Survivors like Mustafa Kurtuldu recall not only the trauma of surviving a terror attack but the suspicion he faced immediately afterwards. “I was suddenly ‘the Muslim’ on the bus,” he tells the film-makers. His grief, like so many others, was racialised, politicised and used against him.

The documentary offers a subtle but significant challenge to the state’s narrative. Though it includes voices from MI5, counter-terrorism police and even Tony Blair, their inclusion doesn’t centre power — it interrogates it. Blair, asked whether the Iraq war made Britain more vulnerable, offers an answer that’s disappointingly evasive. But the documentary brings power to that moment as it is left to hang, intentionally unresolved and casting him as the wrong leader for this difficult era.

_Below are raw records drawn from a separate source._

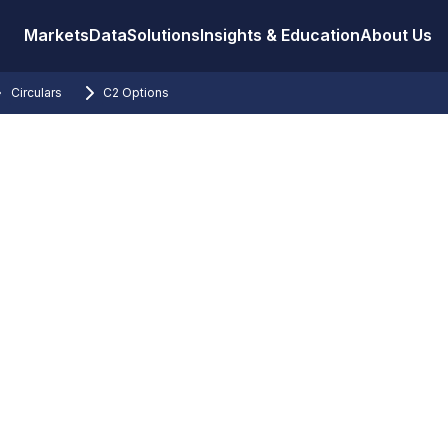
Markets
Data
Solutions
Insights & Education
About Us
Circulars
C2 Options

Attack on London is not interested in easy answers or dividing the people involved into villains and heroes. The documentary pulls back the lens to examine how the bombers themselves were in part a product of disenfranchisement and foreign policy decisions, converged with online extremism and failed community engagement.

Still, structural racism and Prevent — the UK government’s counter-extremism programme which has been accused of disproportionately targeting Muslims — are present in the background but never fully explored. The documentary stops short of naming how state surveillance has reshaped Muslim life in Britain over the past two decades. But its restraint doesn’t feel like evasion. Rather, it opens space for viewers, particularly from Muslim backgrounds, to see their stories in the ambiguity.

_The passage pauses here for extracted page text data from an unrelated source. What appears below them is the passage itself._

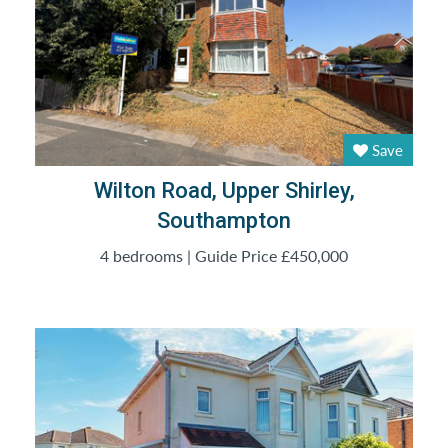
Save
Wilton Road, Upper Shirley,
Southampton
4 bedrooms | Guide Price £450,000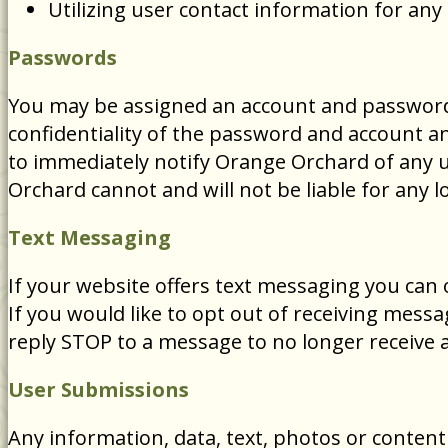
Utilizing user contact information for an
Passwords
You may be assigned an account and password i
confidentiality of the password and account an
to immediately notify Orange Orchard of any 
Orchard cannot and will not be liable for any l
Text Messaging
If your website offers text messaging you can
If you would like to opt out of receiving mes
reply STOP to a message to no longer receive a
User Submissions
Any information, data, text, photos or content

Where the documentary shines brightest is in its emphasis on memory and whose memories truly deserve to be at the centre of this narrative. The voices that stay with you are not those of politicians or police, but of survivors and first responders. People who carried broken bodies, people who couldn’t find their loved ones in the confusion, people who are still recovering 20 years later. 

It honours them not as political tools, but as individuals. In doing so, the documentary manages to convey both the magnitude of the attacks and the intimate realities of its aftermath. The effect is sobering. Not because the facts are new, but because with two decades of hindsight, the framing is finally honest. We see how trauma metastasises through policy, media, and through the quiet decisions that mark one group of people as citizens and another as suspects.

Attack on London: Hunting the 7/7 Bombers is available to stream on Netflix.